What to work on
Locate the word "aussi" in the entries below, then gather every line that holds it.
........
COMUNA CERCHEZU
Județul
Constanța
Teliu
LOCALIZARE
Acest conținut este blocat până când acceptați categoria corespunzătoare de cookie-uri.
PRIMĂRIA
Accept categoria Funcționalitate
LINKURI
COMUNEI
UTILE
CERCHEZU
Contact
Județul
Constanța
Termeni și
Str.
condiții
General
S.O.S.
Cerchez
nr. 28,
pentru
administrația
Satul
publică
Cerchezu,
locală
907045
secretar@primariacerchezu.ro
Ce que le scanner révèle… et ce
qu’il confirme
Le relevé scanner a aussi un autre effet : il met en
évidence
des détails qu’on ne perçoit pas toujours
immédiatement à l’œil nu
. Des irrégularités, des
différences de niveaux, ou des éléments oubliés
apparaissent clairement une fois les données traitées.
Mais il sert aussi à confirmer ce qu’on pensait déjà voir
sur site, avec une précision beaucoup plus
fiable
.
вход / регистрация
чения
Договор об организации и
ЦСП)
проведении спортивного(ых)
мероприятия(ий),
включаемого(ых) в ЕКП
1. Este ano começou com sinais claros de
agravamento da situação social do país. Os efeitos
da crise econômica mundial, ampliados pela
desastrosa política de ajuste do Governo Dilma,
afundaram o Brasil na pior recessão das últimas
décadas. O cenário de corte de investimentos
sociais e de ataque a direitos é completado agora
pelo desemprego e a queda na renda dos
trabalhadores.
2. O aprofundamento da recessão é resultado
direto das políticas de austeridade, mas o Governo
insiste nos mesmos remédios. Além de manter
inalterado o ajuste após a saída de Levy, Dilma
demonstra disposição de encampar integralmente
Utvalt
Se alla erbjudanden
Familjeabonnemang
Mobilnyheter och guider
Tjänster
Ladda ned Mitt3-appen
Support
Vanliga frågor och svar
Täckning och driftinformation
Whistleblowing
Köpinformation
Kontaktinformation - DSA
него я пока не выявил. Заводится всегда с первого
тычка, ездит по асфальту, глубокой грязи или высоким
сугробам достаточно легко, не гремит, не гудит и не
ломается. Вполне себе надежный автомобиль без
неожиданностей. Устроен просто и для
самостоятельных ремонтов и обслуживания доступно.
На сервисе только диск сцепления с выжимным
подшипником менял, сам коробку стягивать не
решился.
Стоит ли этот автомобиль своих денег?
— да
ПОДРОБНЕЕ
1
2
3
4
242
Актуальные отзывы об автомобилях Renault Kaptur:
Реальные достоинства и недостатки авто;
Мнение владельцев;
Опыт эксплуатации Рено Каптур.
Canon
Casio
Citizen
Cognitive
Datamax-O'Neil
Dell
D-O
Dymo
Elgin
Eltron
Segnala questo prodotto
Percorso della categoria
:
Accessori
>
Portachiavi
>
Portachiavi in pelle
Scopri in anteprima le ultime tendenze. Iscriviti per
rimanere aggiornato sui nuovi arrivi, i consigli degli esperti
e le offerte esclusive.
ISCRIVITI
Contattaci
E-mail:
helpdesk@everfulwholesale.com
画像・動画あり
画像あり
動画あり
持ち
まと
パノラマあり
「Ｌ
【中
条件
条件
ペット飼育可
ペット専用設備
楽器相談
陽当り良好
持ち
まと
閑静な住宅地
........
Response to the task
Le relevé scanner a aussi un autre effet : il met en
Mais il sert aussi à confirmer ce qu’on pensait déjà voir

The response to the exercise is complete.